Bu temanın bir diğer örneği Şahane Misafir (2012) filminde görülür. Filmde, bir oyuncunun ölen tiyatro arkadaşlarının hayaletleriyle kurduğu ilişkiler işlenir. Bu hayaletler, bir anlamda onun yeni ailesi olur. Özpetek, bu filmde de aile kavramını sorgulayarak, toplumsal cinsiyet normlarının dışında bir aidiyet duygusu yaratmanın mümkün olduğunu gösterir.

Keza Nuovo Olimpo (2023) filminde de neredeyse anne-baba rolüne ilişkin hiçbir detaya rastlamayışımıza rağmen karakterlerin arkadaşları ile kurdukları ilişkinin seçilmiş aile kavramına dair bir ifade olduğu kaçınılmaz olarak izleyiciye sunulmaktadır.

Ferzan Özpetek’in Sinema Üslubu: Görsel Anlatım ve Müzik

Özpetek’in sinema dili sadece tematik olarak değil, görsel ve işitsel açıdan da güçlüdür. Renk kullanımı, sahne tasarımları ve ışık oyunlarıyla duygusal bir atmosfer yaratma konusunda başarılıdır. Özellikle mavi ve yeşil tonları, Özpetek’in filmlerinde sıkça karşımıza çıkar ve karakterlerin içsel dünyalarını yansıtan bir anlatı aracı olarak kullanılır.

Cahil Periler

Bunun yanında, müziğin Özpetek sinemasında özel bir yeri vardır. Filmlerinde müzik, hikâyeyi derinleştiren ve karakterlerin duygusal yolculuklarını pekiştiren bir unsur olarak kullanılır. Özpetek, genellikle melankolik ve nostaljik bir müzik tercih eder. Bu müzikler, filmin duygusal tonunu destekler ve izleyiciyi karakterlerin içsel dünyalarına daha da yakınlaştırır.

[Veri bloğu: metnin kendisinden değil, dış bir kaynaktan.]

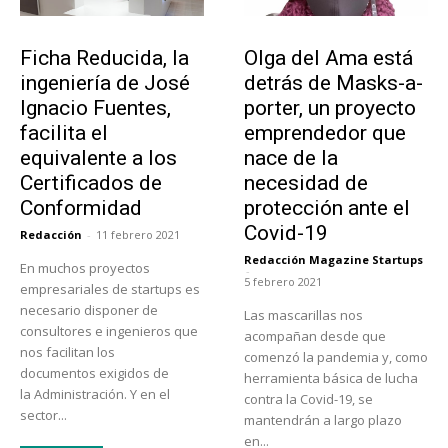
Emprendedores
Emprendedores
Ficha Reducida, la
Olga del Ama está
ingeniería de José
detrás de Masks-a-
Ignacio Fuentes,
porter, un proyecto
facilita el
emprendedor que
equivalente a los
nace de la
Certificados de
necesidad de
Conformidad
protección ante el
Covid-19
Redacción
-
11 febrero 2021
Redacción Magazine Startups
En muchos proyectos
-
5 febrero 2021
empresariales de startups es
necesario disponer de
Las mascarillas nos
consultores e ingenieros que
acompañan desde que
nos facilitan los
comenzó la pandemia y, como
documentos exigidos de
herramienta básica de lucha
la Administración. Y en el
contra la Covid-19, se
sector...
mantendrán a largo plazo
en...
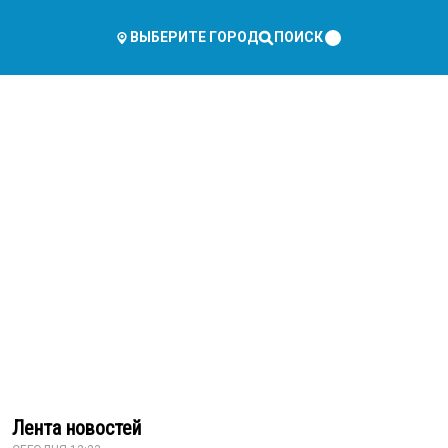
ПОИСК
ВЫБЕРИТЕ ГОРОД
Лента новостей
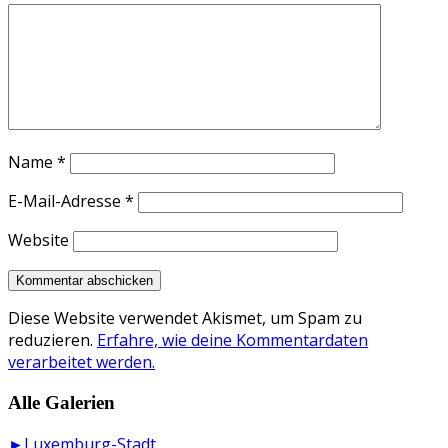
Name
*
E-Mail-Adresse
*
Website
Diese Website verwendet Akismet, um Spam zu
reduzieren.
Erfahre, wie deine Kommentardaten
verarbeitet werden.
Alle Galerien
►Luxemburg-Stadt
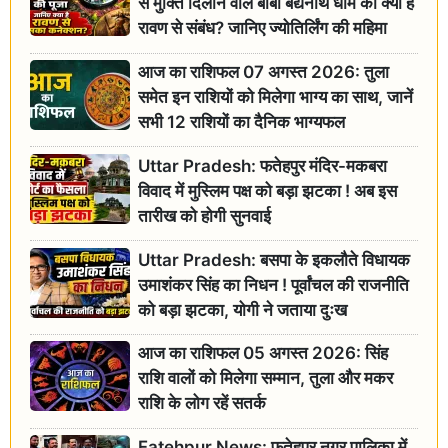
से मुक्ति दिलाने वाले बाबा बैद्यनाथ धाम का क्या है
रावण से संबंध? जानिए ज्योतिर्लिंग की महिमा
आज का राशिफल 07 अगस्त 2026: तुला
समेत इन राशियों को मिलेगा भाग्य का साथ, जानें
सभी 12 राशियों का दैनिक भाग्यफल
Uttar Pradesh: फतेहपुर मंदिर-मकबरा
विवाद में मुस्लिम पक्ष को बड़ा झटका ! अब इस
तारीख को होगी सुनवाई
Uttar Pradesh: बसपा के इकलौते विधायक
उमाशंकर सिंह का निधन ! पूर्वांचल की राजनीति
को बड़ा झटका, योगी ने जताया दुःख
आज का राशिफल 05 अगस्त 2026: सिंह
राशि वालों को मिलेगा सम्मान, तुला और मकर
राशि के लोग रहें सतर्क
Fatehpur News: फतेहपुर नगर पालिका में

Özellikle Hamam, Cahil Periler ve Nuovo Olimpo gibi filmlerde müzik, filmin ruhunu belirleyen bir unsur olarak öne çıkar.

Hamam (1997)

Özpetek’in ilk filmi olan Hamam, bir yandan Türkiye ile İtalya arasında bir kültürel köprü kurarken, diğer yandan bireylerin kimlik ve aidiyet üzerine derin sorgulamalar yaşadığı bir hikâye sunar. Filmde, İtalya’da yaşayan ve bir aile mirası için İstanbul’a gelen Francesco’nun, bir Türk hamamını keşfetmesiyle birlikte cinsel yönelimini de keşfetme süreci işlenir. Hamam; aidiyet, yerinden edilme ve dönüşüm temalarıyla dolu bir anlatı sunar. Francesco’nun İstanbul’daki hamamı yeniden restore etme süreci, aynı zamanda onun içsel bir dönüşüm yaşadığı, cinselliğini ve kimliğini yeniden tanımladığı bir süreçtir.

Hamam

Queer temalar, Hamam’da derin ve sembolik bir şekilde işlenir. Francesco’nun Türkiye’de kurduğu ilişkiler, heteronormatif dünyanın dışında bir yaşam alanı keşfetmesine olanak sağlar. Filmde, cinsel kimlik bir çatışma unsuru olmaktan ziyade, yavaş yavaş fark edilen ve doğal bir akışla gelişen bir olgu olarak işlenir. Özpetek, bu ilk filminde queer temaları daha içsel bir anlatıyla işleyeceğinin ve toplumsal normlardan çok bireyin kendisiyle olan ilişkisine odaklanacağının haberini bize vermektedir.

Nuovo Olimpo (2023)

Nuovo Olimpo, Özpetek’in uzun yıllar sonra queer temalara odaklandığı en yeni filmi olarak dikkat çekmektedir. Film, 1970’lerde İtalya’da tanışan ve birbirlerine âşık olan iki genç erkeğin ayrılmalarının ardından 30 yıl sonra birbirlerini bulma hikâyesini anlatır. Bu filmde Özpetek, queer aşkı daha görünür ve toplumsal bir perspektiften ele alır. Özellikle geçmiş ve şimdi arasındaki bağları kurarken, aşkın zamana ve mekâna direnen gücüne vurgu yapar. Nuovo Olimpo, iki ana karakterin 30 yıllık ayrılıkları boyunca hem toplumsal normlarla hem de içsel dünyalarıyla mücadele etmelerini konu edinir.

Nuovo Olimpo

Hamam‘daki bireysel dönüşüm ve keşif sürecine kıyasla Nuovo Olimpo, daha geniş bir toplumsal çerçevede queer kimliğin var olma mücadelesine odaklanır. İki ana karakterin birbirlerini bulma süreci, aşkın evrenselliği ve zamansızlığı üzerinde dururken, bu aşkın queer bir aşk olması filme özgün anlamlar katmaktadır. Özpetek, Nuovo Olimpo’da daha cesur ve açık bir queer aşk anlatısı sunarak aslında geçmiş birikimine de göz kırpmaktadır.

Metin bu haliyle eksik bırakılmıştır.